According to The Conference Board Chief Economist Dana Peterson, "Consumer confidence inched up in June as falling oil prices in recent weeks provided some relief to consumer inflation fears."
Good defense was the best way to play offense today
AeroVironment (AVAV, +18.8%) showed why it's one of the best defense stocks to buy right now when the dronemaker reported better-than-expected quarterly results but lighter-than-forecast annual guidance after the closing bell on Monday.
AVAV retraced much of a year-to-date decline of more than 40%, as markets recognized solid numbers in the aggregate amid management's efforts to recover from the loss of a government contract and fix the impact of an accounting error that resulted in a goodwill-related impairment charge.
AeroVironment posted fiscal fourth-quarter earnings of $1.84 per share on revenue of $642 million vs a Wall Street forecast for EPS of $1.46 on revenue of $556 million. Management guided to EPS of $3.02 to $3.34 on revenue of $2.1 billion to $2.2 billion for fiscal 2027, while analysts see EPS of $3.84 on revenue of $2.2 billion.

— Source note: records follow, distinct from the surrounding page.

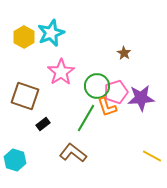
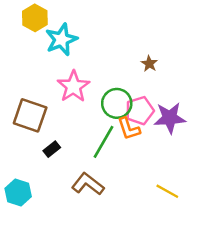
yellow hexagon: (24, 37) -> (35, 18), moved
yellow line: (152, 156) -> (167, 191), moved

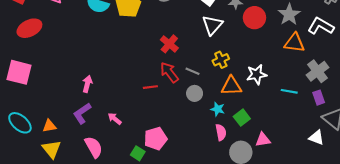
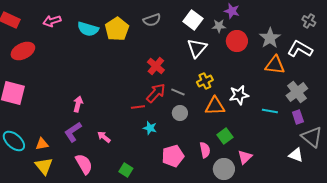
red arrow: (169, 72) -> (156, 93), turned 80
cyan star: (218, 109) -> (150, 128), moved
pink pentagon: (156, 139) -> (173, 156), moved
pink triangle: (263, 140) -> (245, 157), turned -35

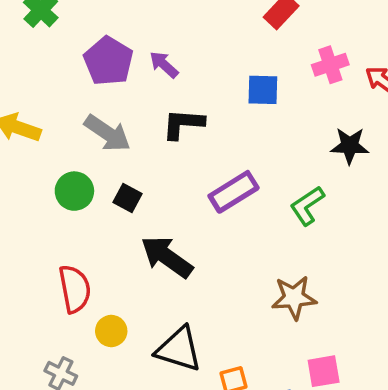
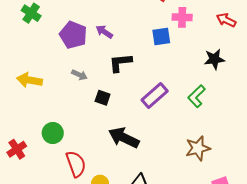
pink cross: (330, 65) -> (182, 17), moved, turned 30
gray arrow: (107, 133) -> (79, 75), size x0.6
green circle: (74, 191) -> (53, 133), moved
black square: (128, 198) -> (103, 98), moved

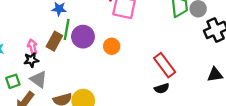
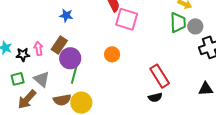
green line: (67, 29) -> (74, 74), moved
purple circle: (83, 37) -> (70, 58), moved
black star: (31, 60) -> (23, 55), moved

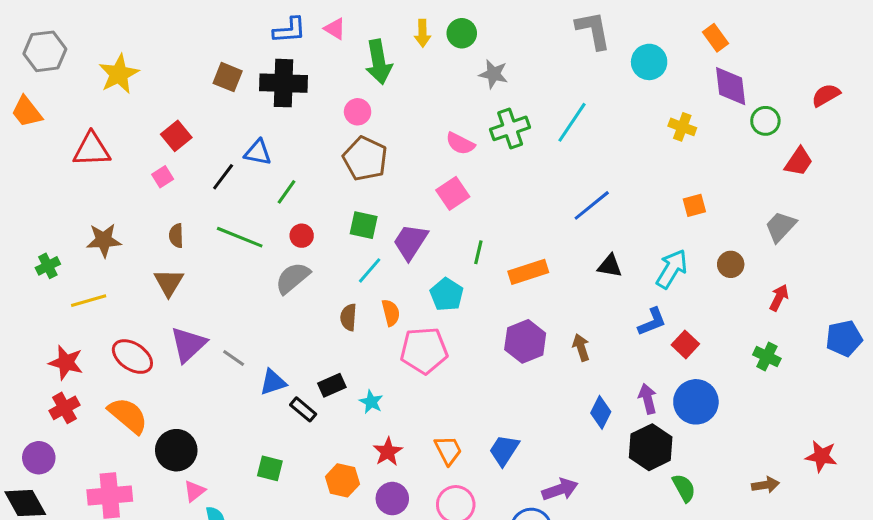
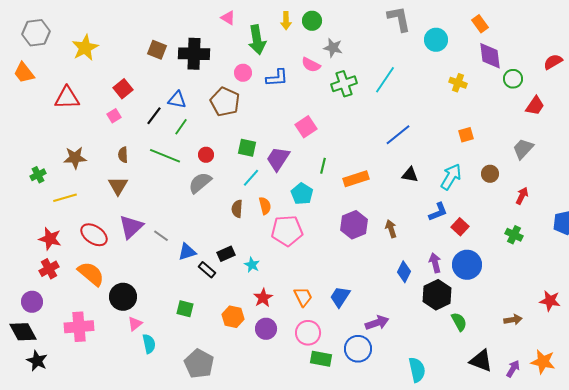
blue L-shape: (290, 30) -> (277, 78), moved
pink semicircle: (460, 144) -> (311, 65), moved
brown pentagon: (365, 159) -> (225, 102), moved
green line: (287, 192) -> (181, 127), moved

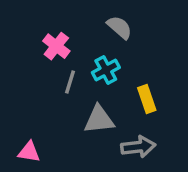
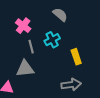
gray line: (70, 82) -> (31, 47), turned -32
gray triangle: (99, 119) -> (25, 69), moved

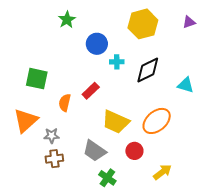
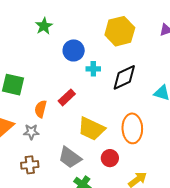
orange ellipse: (157, 121) -> (132, 128), turned -52
gray star: (52, 136) -> (31, 132), moved

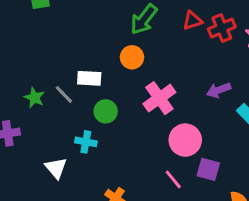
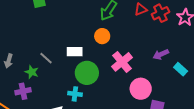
gray line: (64, 94) -> (46, 58), moved
green star: (34, 98) -> (32, 72), moved
green circle: (106, 111) -> (87, 73), size x1.5

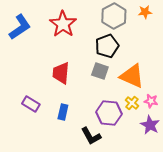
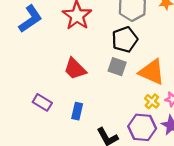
red trapezoid: (61, 73) -> (75, 69), turned -50
purple hexagon: (109, 113) -> (142, 127), moved

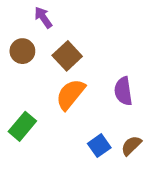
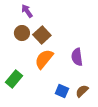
brown circle: (22, 51) -> (22, 33), moved
blue square: (99, 146) -> (62, 91), turned -32

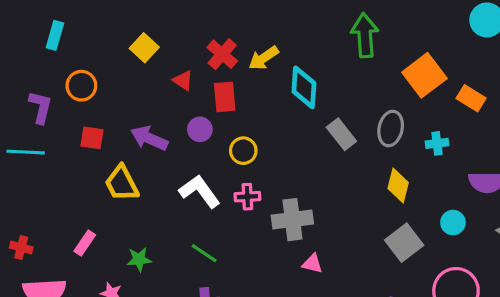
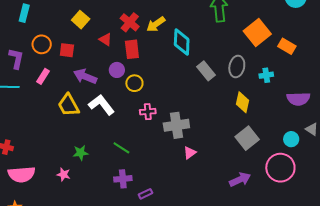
red square: (92, 138) -> (67, 50), moved
yellow circle: (243, 151) -> (134, 83), moved
white L-shape: (200, 191) -> (101, 105), moved
cyan circle: (453, 223) -> (291, 139), moved
pink rectangle: (85, 243) -> (43, 76), moved
pink triangle: (312, 264) -> (190, 153), turned -48

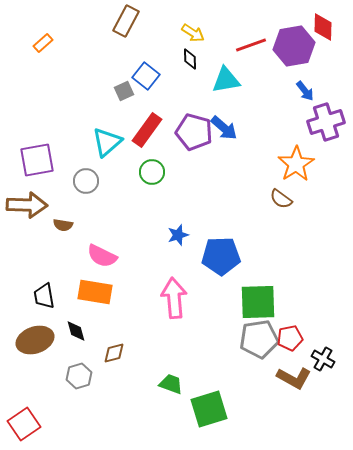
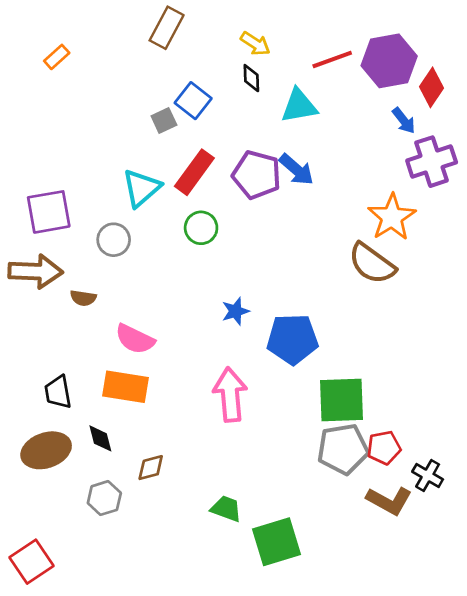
red diamond: (323, 27) -> (432, 87), moved, turned 32
brown semicircle: (281, 199) -> (372, 264), size x1.6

“Fiscal 2026 marked a transformational year for AV," CEO Wahid Nawabi said in a statement, noting that his company is "well-positioned to capture the rising global demand across lethal and non-lethal drones, counter-UAS, space and advanced technologies."
CNXC adjusts its targets
Concentrix (CNXC, -11.2%) seemed to confirm market concerns about the effects of AI-based tools on companies that provide software-based customer experience and business outsourcing services, as management cut its top- and bottom-line guidance for the coming quarter and the full fiscal year.
Concentrix, an industrial stock that actually includes "scaling secure AI technologies" among its professional services capabilities, reported a narrow second-quarter miss: EPS of $2.63 on revenue of $2.46 billion against a consensus estimate of $2.64 on $2.47 billion.
But markets, all forward-looking here, focused on third-quarter EPS guidance of $2.65 to $2.77 on revenue of $2.465 billion to $2.490 billion against a consensus EPS estimate of $3.08 on revenue of $2.53 billion.
That's short almost 14% at the midpoint for the bottom line, 2% at the top. And full-year EPS guidance is short about 7% at the midpoint vs Wall Street's forecast, while revenue guidance shows a 1% expectations deficit.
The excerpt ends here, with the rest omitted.